Taking the line that contains "Segment 'left iliac" as the start and the last line of the data as the end, repeat exactly every line in that span, but no pictures.

***** Data

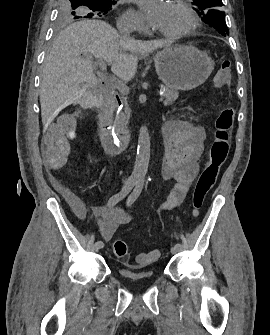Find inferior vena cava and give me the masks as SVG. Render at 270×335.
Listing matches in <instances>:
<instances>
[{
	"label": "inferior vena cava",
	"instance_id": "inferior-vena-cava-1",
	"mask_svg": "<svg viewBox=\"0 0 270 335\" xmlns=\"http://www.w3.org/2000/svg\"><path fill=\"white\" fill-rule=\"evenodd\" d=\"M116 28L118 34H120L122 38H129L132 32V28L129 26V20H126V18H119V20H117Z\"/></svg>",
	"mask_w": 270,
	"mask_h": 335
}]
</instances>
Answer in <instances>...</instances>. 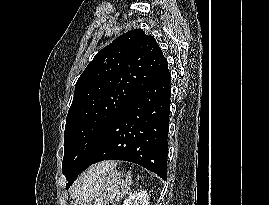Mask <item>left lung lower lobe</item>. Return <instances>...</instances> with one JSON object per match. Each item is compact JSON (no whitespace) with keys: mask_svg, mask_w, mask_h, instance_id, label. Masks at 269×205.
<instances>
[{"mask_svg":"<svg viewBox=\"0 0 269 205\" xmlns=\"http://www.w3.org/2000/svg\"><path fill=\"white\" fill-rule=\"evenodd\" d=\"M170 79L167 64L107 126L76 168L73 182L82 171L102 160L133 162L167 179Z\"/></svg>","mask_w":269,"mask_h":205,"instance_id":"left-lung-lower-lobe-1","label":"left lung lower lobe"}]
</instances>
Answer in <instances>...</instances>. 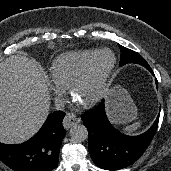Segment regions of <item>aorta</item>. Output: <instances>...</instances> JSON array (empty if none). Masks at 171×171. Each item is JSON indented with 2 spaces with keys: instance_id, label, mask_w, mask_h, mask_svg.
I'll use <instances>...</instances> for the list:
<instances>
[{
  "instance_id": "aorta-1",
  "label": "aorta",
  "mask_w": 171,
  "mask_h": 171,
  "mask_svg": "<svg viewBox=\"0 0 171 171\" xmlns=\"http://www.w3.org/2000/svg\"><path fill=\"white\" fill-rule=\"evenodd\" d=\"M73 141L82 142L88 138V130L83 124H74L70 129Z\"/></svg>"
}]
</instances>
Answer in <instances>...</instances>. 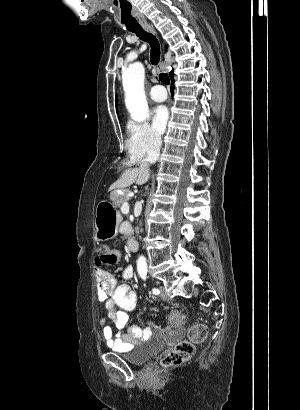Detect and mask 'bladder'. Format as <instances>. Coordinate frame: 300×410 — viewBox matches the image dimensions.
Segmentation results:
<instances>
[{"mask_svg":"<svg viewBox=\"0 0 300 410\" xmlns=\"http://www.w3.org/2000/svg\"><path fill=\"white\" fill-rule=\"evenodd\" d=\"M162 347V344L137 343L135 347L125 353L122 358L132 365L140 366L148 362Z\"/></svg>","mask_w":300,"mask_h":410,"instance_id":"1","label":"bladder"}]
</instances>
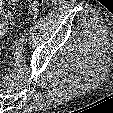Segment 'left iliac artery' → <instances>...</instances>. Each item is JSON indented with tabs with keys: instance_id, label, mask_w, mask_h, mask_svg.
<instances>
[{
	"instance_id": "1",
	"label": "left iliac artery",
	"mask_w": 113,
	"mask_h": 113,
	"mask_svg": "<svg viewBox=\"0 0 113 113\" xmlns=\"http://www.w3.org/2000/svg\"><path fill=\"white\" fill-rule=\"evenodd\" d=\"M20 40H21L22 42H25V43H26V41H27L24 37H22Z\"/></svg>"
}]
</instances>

**********

◆ Problem solution
Segment 'left iliac artery' → <instances>...</instances>. Each item is JSON indented with tabs with keys: instance_id, label, mask_w, mask_h, mask_svg.
<instances>
[{
	"instance_id": "1",
	"label": "left iliac artery",
	"mask_w": 113,
	"mask_h": 113,
	"mask_svg": "<svg viewBox=\"0 0 113 113\" xmlns=\"http://www.w3.org/2000/svg\"><path fill=\"white\" fill-rule=\"evenodd\" d=\"M20 40H21L22 42H25V43H26V41H27L24 37H22Z\"/></svg>"
}]
</instances>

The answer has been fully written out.